In R. v. A.B. (Ont CA, 2026) the Ontario Court of Appeal dismissed a defendant's criminal appeal, here brought against convictions for "several offences arising from human trafficking and assault of his intimate partner".
The court considered a sentencing 'dangerous offender designation' [under CCC s.753], here focussing on the elements of 'intractability' and 'treatability':NO ERROR IN FINDING INTRACTABILITY
[44] Dangerous offender proceedings are governed by s. 753 of the Code and have two stages: the designation stage and the penalty stage. Since the decision of the Supreme Court of Canada in Boutilier, it is settled that, at the designation stage, once the other criteria in s. 753(1) of the Code are met, the Crown must prove beyond a reasonable doubt that the offender’s conduct is intractable. This means that the offender is “unable to surmount” his violent behaviour: Boutilier, at para. 27. This, in turn, involves an assessment of prospective risk, considering “all retrospective and prospective evidence relating to the continuing nature of this risk”: Boutilier, at para. 43.
[45] In this case, the sentencing judge set out a comprehensive analysis of the evidence that was before her on the dangerous offender hearing, including Dr. Ramshaw’s evidence. She applied the correct legal principles, and the legal definition of what it means for violent behaviour to be “intractable”.

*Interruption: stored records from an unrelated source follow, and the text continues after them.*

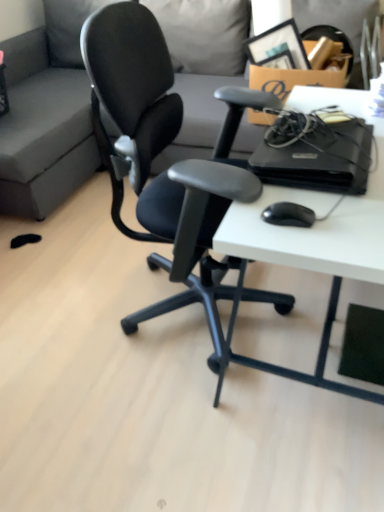 This screenshot has height=512, width=384. Find the location of `free point below white matte desk at center (from a real-world perspective)`. free point below white matte desk at center (from a real-world perspective) is located at coordinates (302, 349). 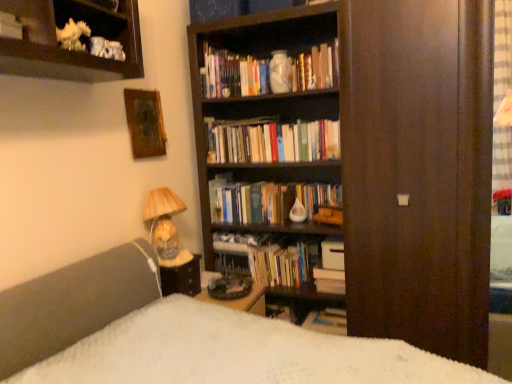 Question: Is matte ceramic lamp at lower left to the left of porcelain vase at upper center from the viewer's perspective?

Choices:
 (A) no
 (B) yes

Answer: (B)

Question: Is matte ceramic lamp at lower left positioned with its back to porcelain vase at upper center?

Choices:
 (A) yes
 (B) no

Answer: (B)

Question: Is matte ceramic lamp at lower left with porcelain vase at upper center?

Choices:
 (A) yes
 (B) no

Answer: (B)

Question: Is matte ceramic lamp at lower left smaller than porcelain vase at upper center?

Choices:
 (A) yes
 (B) no

Answer: (B)

Question: Considering the relative sizes of matte ceramic lamp at lower left and porcelain vase at upper center in the image provided, is matte ceramic lamp at lower left wider than porcelain vase at upper center?

Choices:
 (A) yes
 (B) no

Answer: (A)

Question: Does matte ceramic lamp at lower left appear on the right side of porcelain vase at upper center?

Choices:
 (A) yes
 (B) no

Answer: (B)

Question: Does hardcover books at center, arranged as the second book when ordered from the bottom, have a smaller size compared to matte ceramic lamp at lower left?

Choices:
 (A) no
 (B) yes

Answer: (B)

Question: Is hardcover books at center, the fifth book from the top, oriented away from matte ceramic lamp at lower left?

Choices:
 (A) yes
 (B) no

Answer: (B)

Question: Does hardcover books at center, the fifth book from the top, appear on the right side of matte ceramic lamp at lower left?

Choices:
 (A) no
 (B) yes

Answer: (B)

Question: From a real-world perspective, is hardcover books at center, arranged as the second book when ordered from the bottom, positioned over matte ceramic lamp at lower left based on gravity?

Choices:
 (A) no
 (B) yes

Answer: (A)

Question: Is hardcover books at center, arranged as the second book when ordered from the bottom, to the left of matte ceramic lamp at lower left from the viewer's perspective?

Choices:
 (A) yes
 (B) no

Answer: (B)

Question: Does hardcover books at center, arranged as the second book when ordered from the bottom, have a greater width compared to matte ceramic lamp at lower left?

Choices:
 (A) yes
 (B) no

Answer: (B)

Question: Is wooden desk at center in contact with matte brown table at lower left?

Choices:
 (A) no
 (B) yes

Answer: (A) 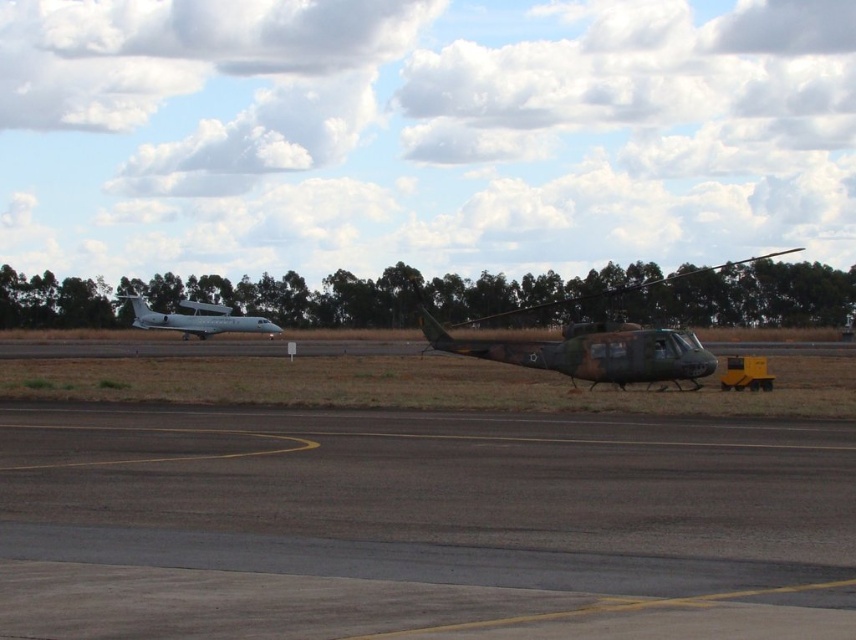 Question: Among these points, which one is nearest to the camera?

Choices:
 (A) (224, 328)
 (B) (593, 384)

Answer: (B)

Question: Which point appears closest to the camera in this image?

Choices:
 (A) (253, 477)
 (B) (197, 310)
 (C) (504, 312)

Answer: (A)

Question: Does camouflage paint helicopter at center have a smaller size compared to silver metallic airplane at left?

Choices:
 (A) yes
 (B) no

Answer: (B)

Question: Can you confirm if dark gray asphalt at center is wider than camouflage paint helicopter at center?

Choices:
 (A) no
 (B) yes

Answer: (A)

Question: Can you confirm if camouflage paint helicopter at center is wider than silver metallic airplane at left?

Choices:
 (A) no
 (B) yes

Answer: (B)

Question: Which point is closer to the camera?

Choices:
 (A) (183, 339)
 (B) (578, 344)

Answer: (B) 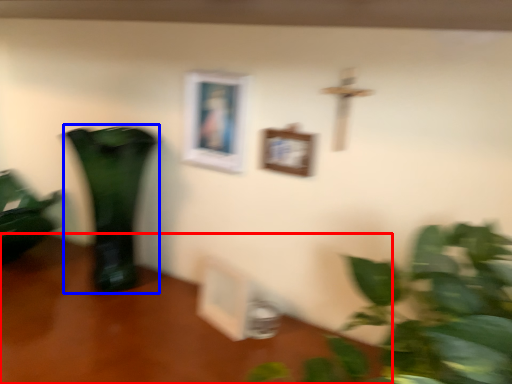 Question: Which object appears closest to the camera in this image, table (highlighted by a red box) or vase (highlighted by a blue box)?

Choices:
 (A) table
 (B) vase

Answer: (A)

[46] The concept of intractability applies at both stages of the dangerous offender hearing, though it operates differently at each stage. As it was explained in Boutilier at para. 31:As I will discuss below, the purposes of prospective evidence at the designation and sentencing stages are different. The designation stage is concerned with assessing the future threat posed by an offender. The penalty stage is concerned with imposing the appropriate sentence to manage the established threat. Though evidence may establish that an offender is unable to surmount his or her violent conduct, the sentencing judge must, at the penalty stage, turn his or her mind to whether the risk arising from the offender’s behaviour can be adequately managed outside of an indeterminate sentence. [47] Similarly, treatability is relevant at both stages, as explained in Boutilier, at para. 45:The same prospective evidence of treatability plays a different role at the different stages of the judge’s decision-making process. At the designation stage, treatability informs the decision on the threat posed by an offender, whereas at the penalty stage, it helps determine the appropriate sentence to manage this threat. Thus, offenders will not be designated as dangerous if their treatment prospects are so compelling that the sentencing judge cannot conclude beyond a reasonable doubt that they present a high likelihood of harmful recidivism or that their violent pattern is intractable. However, even where the treatment prospects are not compelling enough to affect the judge’s conclusion on dangerousness, they will still be relevant in choosing the sentence required to adequately protect the public. [Citations omitted.] [48] The sentencing judge properly applied this framework. At the designation stage, she concluded:I find that [the appellant] poses a substantial danger to the safety of the public. His personality disorders are such that they cannot be treated. At best, they can be managed. However, the record shows that the possibility of his being managed is based on certain contingencies which will be further elaborated upon in fashioning an appropriate sentence.
It has been established beyond a reasonable doubt that there is a high likelihood of harmful recidivism and that [the appellant’s] violent conduct is deep seated and not amenable to treatment. He will be designated a dangerous offender. [49] The sentencing judge was entitled to accept all, part or none of Dr. Ramshaw’s opinion. Intractability is a legal, rather than a psychiatric conclusion. While Dr. Ramshaw opined that the appellant’s behaviour could potentially be managed in the community, this required that the appellant meaningfully engage in structured treatment on a sustained basis. Other evidence cast doubt on the likelihood of that happening, including the appellant’s criminal antecedents, his “long-standing pattern of violent recidivism in … intimate relationships”, his substance abuse disorder, his prior resistance to, and failure to complete treatment, his scores on psychometric tests indicating a significant risk of recidivism, and his psychopathic traits. The totality of these factors led the sentencing judge to conclude that the appellant posed a “substantial danger to the safety of the public”, and that the requirement of intractability, along with the other legal requirements for a finding of dangerousness, had been met.
[50] In short, the sentencing judge considered Dr. Ramshaw’s evidence, but found that it did not detract from the other compelling indicia of intractability applicable at the designation stage. This finding was reasonable and does not call for appellate intervention. . R. v. A.B.
In R. v. A.B. (Ont CA, 2026) the Ontario Court of Appeal dismissed a defendant's criminal appeal, here brought against convictions for "several offences arising from human trafficking and assault of his intimate partner".
Here the court considered the appellate SOR for dangerous offender issues:STANDARD OF REVIEW
[43] Where the appeal is from a dangerous offender designation, the standard of review is “somewhat more robust” than in “regular” sentencing appeals, yet it is not a hearing de novo: R. v. Boutilier, 2017 SCC 64, [2017] 2 S.C.R. 936, at para. 81; R. v. Sipos, 2014 SCC 47, [2014] 2 S.C.R. 423, at para. 26. Absent a material error of law, a dangerous offender designation is a question of fact, and the role of the appellate court is to determine whether the designation was reasonable: Boutilier, at para. 85. In sum, errors of law are reviewed on a correctness standard, and errors of fact are reviewed on a reasonableness standard: Boutilier, at para. 81; R. v. Ahmed, 2023 ONCA 676, 168 O.R. (3d) 522, at para. 99.